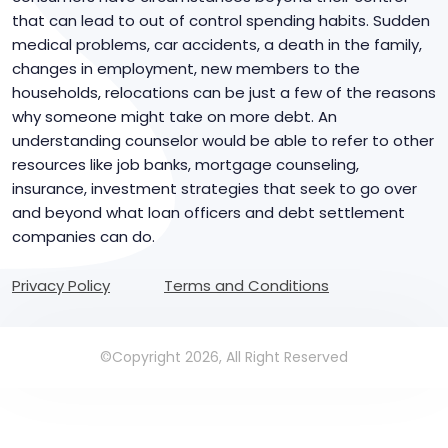
that can lead to out of control spending habits. Sudden
medical problems, car accidents, a death in the family,
changes in employment, new members to the
households, relocations can be just a few of the reasons
why someone might take on more debt. An
understanding counselor would be able to refer to other
resources like job banks, mortgage counseling,
insurance, investment strategies that seek to go over
and beyond what loan officers and debt settlement
companies can do.
Privacy Policy
Terms and Conditions
©Copyright 2026, All Right Reserved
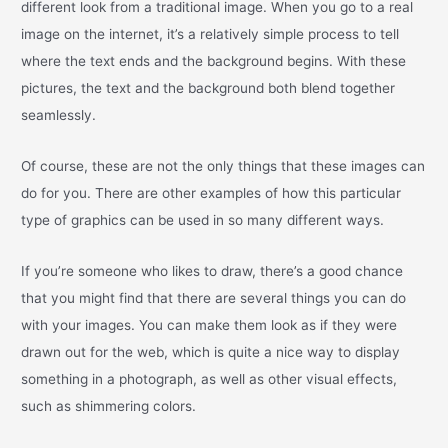
different look from a traditional image. When you go to a real
image on the internet, it’s a relatively simple process to tell
where the text ends and the background begins. With these
pictures, the text and the background both blend together
seamlessly.
Of course, these are not the only things that these images can
do for you. There are other examples of how this particular
type of graphics can be used in so many different ways.
If you’re someone who likes to draw, there’s a good chance
that you might find that there are several things you can do
with your images. You can make them look as if they were
drawn out for the web, which is quite a nice way to display
something in a photograph, as well as other visual effects,
such as shimmering colors.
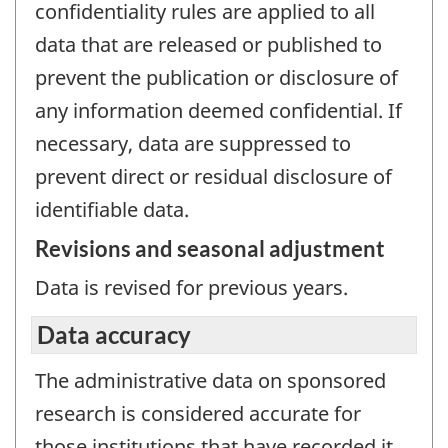
confidentiality rules are applied to all
data that are released or published to
prevent the publication or disclosure of
any information deemed confidential. If
necessary, data are suppressed to
prevent direct or residual disclosure of
identifiable data.
Revisions and seasonal adjustment
Data is revised for previous years.
Data accuracy
The administrative data on sponsored
research is considered accurate for
those institutions that have recorded it.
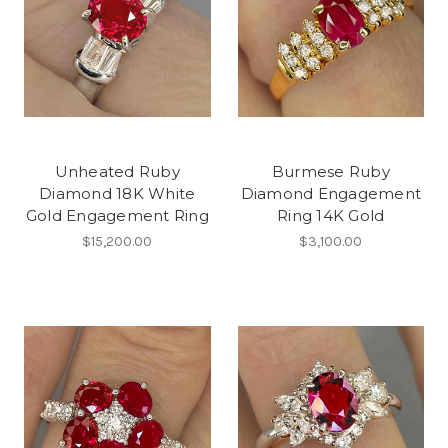
Unheated Ruby
Burmese Ruby
Diamond 18K White
Diamond Engagement
Gold Engagement Ring
Ring 14K Gold
$15,200.00
$3,100.00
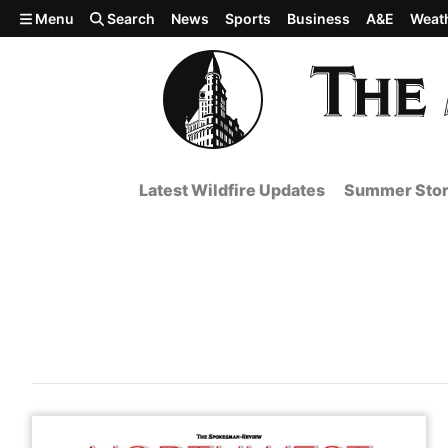
Skip to main content
Menu
Search
News
Sports
Business
A&E
Weat
Latest Wildfire Updates
Summer Stor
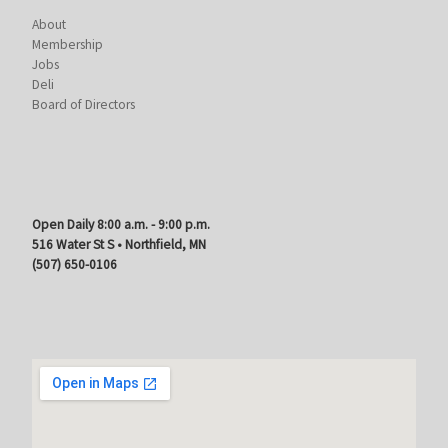
About
Membership
Jobs
Deli
Board of Directors
Open Daily 8:00 a.m. - 9:00 p.m.
516 Water St S • Northfield, MN
(507) 650-0106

--------------------------------------------------

- **Work required**
Apart from the pictures, return every entry above exactly as given.

- **Reply**
that can lead to out of control spending habits. Sudden
medical problems, car accidents, a death in the family,
changes in employment, new members to the
households, relocations can be just a few of the reasons
why someone might take on more debt. An
understanding counselor would be able to refer to other
resources like job banks, mortgage counseling,
insurance, investment strategies that seek to go over
and beyond what loan officers and debt settlement
companies can do.
Privacy Policy
Terms and Conditions
©Copyright 2026, All Right Reserved
different look from a traditional image. When you go to a real
image on the internet, it’s a relatively simple process to tell
where the text ends and the background begins. With these
pictures, the text and the background both blend together
seamlessly.
Of course, these are not the only things that these images can
do for you. There are other examples of how this particular
type of graphics can be used in so many different ways.
If you’re someone who likes to draw, there’s a good chance
that you might find that there are several things you can do
with your images. You can make them look as if they were
drawn out for the web, which is quite a nice way to display
something in a photograph, as well as other visual effects,
such as shimmering colors.
confidentiality rules are applied to all
data that are released or published to
prevent the publication or disclosure of
any information deemed confidential. If
necessary, data are suppressed to
prevent direct or residual disclosure of
identifiable data.
Revisions and seasonal adjustment
Data is revised for previous years.
Data accuracy
The administrative data on sponsored
research is considered accurate for
those institutions that have recorded it.
Unheated Ruby
Burmese Ruby
Diamond 18K White
Diamond Engagement
Gold Engagement Ring
Ring 14K Gold
$15,200.00
$3,100.00
Skip to main content
Menu
Search
News
Sports
Business
A&E
Weat
Latest Wildfire Updates
Summer Stor
About
Membership
Jobs
Deli
Board of Directors
Open Daily 8:00 a.m. - 9:00 p.m.
516 Water St S • Northfield, MN
(507) 650-0106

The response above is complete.